Each record that follows should be transcribed word for word.

━━ Records for the exercise ━━

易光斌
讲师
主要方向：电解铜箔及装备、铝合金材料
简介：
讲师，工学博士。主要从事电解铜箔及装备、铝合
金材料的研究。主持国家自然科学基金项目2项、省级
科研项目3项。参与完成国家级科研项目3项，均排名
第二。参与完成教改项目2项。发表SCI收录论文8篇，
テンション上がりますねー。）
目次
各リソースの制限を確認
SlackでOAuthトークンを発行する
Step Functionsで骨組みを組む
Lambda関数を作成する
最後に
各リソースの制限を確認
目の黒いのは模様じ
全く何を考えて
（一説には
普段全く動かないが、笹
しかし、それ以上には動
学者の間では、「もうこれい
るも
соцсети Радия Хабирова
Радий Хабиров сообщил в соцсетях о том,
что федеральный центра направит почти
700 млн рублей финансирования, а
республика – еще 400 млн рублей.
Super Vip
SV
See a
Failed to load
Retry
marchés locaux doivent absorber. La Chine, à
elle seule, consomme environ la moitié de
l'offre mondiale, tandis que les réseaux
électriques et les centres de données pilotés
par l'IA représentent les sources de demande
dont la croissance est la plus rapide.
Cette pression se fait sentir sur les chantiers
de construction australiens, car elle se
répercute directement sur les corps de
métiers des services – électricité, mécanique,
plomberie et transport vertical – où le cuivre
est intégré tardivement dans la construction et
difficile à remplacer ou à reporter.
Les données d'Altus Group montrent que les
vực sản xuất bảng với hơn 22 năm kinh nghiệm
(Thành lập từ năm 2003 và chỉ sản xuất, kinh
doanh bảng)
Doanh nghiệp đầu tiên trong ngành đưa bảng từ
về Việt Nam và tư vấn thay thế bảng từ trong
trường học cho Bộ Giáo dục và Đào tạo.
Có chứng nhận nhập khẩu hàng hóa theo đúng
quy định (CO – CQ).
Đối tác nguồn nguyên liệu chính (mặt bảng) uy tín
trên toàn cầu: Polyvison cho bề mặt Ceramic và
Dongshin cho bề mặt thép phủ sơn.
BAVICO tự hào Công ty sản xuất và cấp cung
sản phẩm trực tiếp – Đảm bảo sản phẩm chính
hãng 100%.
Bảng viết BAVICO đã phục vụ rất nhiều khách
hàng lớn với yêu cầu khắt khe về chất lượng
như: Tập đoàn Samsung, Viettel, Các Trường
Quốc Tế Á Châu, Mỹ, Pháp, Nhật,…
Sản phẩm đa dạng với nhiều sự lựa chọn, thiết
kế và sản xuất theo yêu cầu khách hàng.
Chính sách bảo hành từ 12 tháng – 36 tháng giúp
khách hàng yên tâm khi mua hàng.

━━━

== Response area ==
易光斌
讲师
主要方向：电解铜箔及装备、铝合金材料
简介：
讲师，工学博士。主要从事电解铜箔及装备、铝合
金材料的研究。主持国家自然科学基金项目2项、省级
科研项目3项。参与完成国家级科研项目3项，均排名
第二。参与完成教改项目2项。发表SCI收录论文8篇，
テンション上がりますねー。）
目次
各リソースの制限を確認
SlackでOAuthトークンを発行する
Step Functionsで骨組みを組む
Lambda関数を作成する
最後に
各リソースの制限を確認
目の黒いのは模様じ
全く何を考えて
（一説には
普段全く動かないが、笹
しかし、それ以上には動
学者の間では、「もうこれい
るも
соцсети Радия Хабирова
Радий Хабиров сообщил в соцсетях о том,
что федеральный центра направит почти
700 млн рублей финансирования, а
республика – еще 400 млн рублей.
Super Vip
SV
See a
Failed to load
Retry
marchés locaux doivent absorber. La Chine, à
elle seule, consomme environ la moitié de
l'offre mondiale, tandis que les réseaux
électriques et les centres de données pilotés
par l'IA représentent les sources de demande
dont la croissance est la plus rapide.
Cette pression se fait sentir sur les chantiers
de construction australiens, car elle se
répercute directement sur les corps de
métiers des services – électricité, mécanique,
plomberie et transport vertical – où le cuivre
est intégré tardivement dans la construction et
difficile à remplacer ou à reporter.
Les données d'Altus Group montrent que les
vực sản xuất bảng với hơn 22 năm kinh nghiệm
(Thành lập từ năm 2003 và chỉ sản xuất, kinh
doanh bảng)
Doanh nghiệp đầu tiên trong ngành đưa bảng từ
về Việt Nam và tư vấn thay thế bảng từ trong
trường học cho Bộ Giáo dục và Đào tạo.
Có chứng nhận nhập khẩu hàng hóa theo đúng
quy định (CO – CQ).
Đối tác nguồn nguyên liệu chính (mặt bảng) uy tín
trên toàn cầu: Polyvison cho bề mặt Ceramic và
Dongshin cho bề mặt thép phủ sơn.
BAVICO tự hào Công ty sản xuất và cấp cung
sản phẩm trực tiếp – Đảm bảo sản phẩm chính
hãng 100%.
Bảng viết BAVICO đã phục vụ rất nhiều khách
hàng lớn với yêu cầu khắt khe về chất lượng
như: Tập đoàn Samsung, Viettel, Các Trường
Quốc Tế Á Châu, Mỹ, Pháp, Nhật,…
Sản phẩm đa dạng với nhiều sự lựa chọn, thiết
kế và sản xuất theo yêu cầu khách hàng.
Chính sách bảo hành từ 12 tháng – 36 tháng giúp
khách hàng yên tâm khi mua hàng.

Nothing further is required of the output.